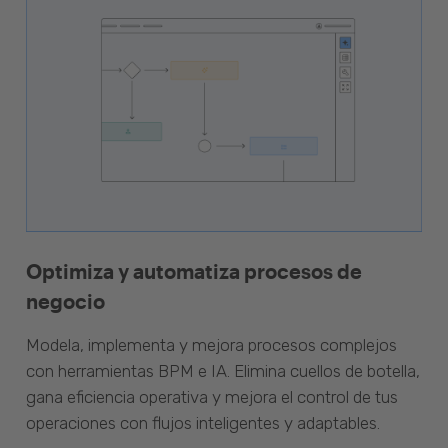
Optimiza y automatiza procesos de
negocio
Modela, implementa y mejora procesos complejos
con herramientas BPM e IA. Elimina cuellos de botella,
gana eficiencia operativa y mejora el control de tus
operaciones con flujos inteligentes y adaptables.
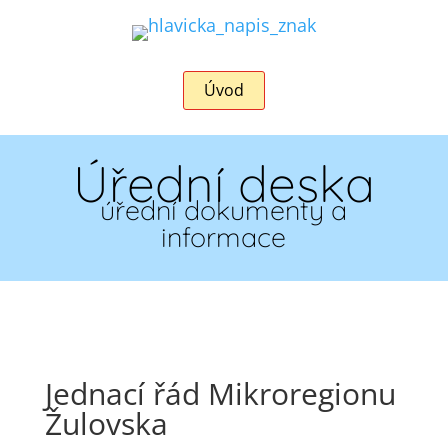
Úvod
Úřední deska
úřední dokumenty a
informace
Jednací řád Mikroregionu
Žulovska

Task statement:
The records above should be repeated exactly, with no pictures in the copy.

Answer for this exercise:
Optimiza y automatiza procesos de
negocio
Modela, implementa y mejora procesos complejos
con herramientas BPM e IA. Elimina cuellos de botella,
gana eficiencia operativa y mejora el control de tus
operaciones con flujos inteligentes y adaptables.
Úvod
Úřední deska
úřední dokumenty a
informace
Jednací řád Mikroregionu
Žulovska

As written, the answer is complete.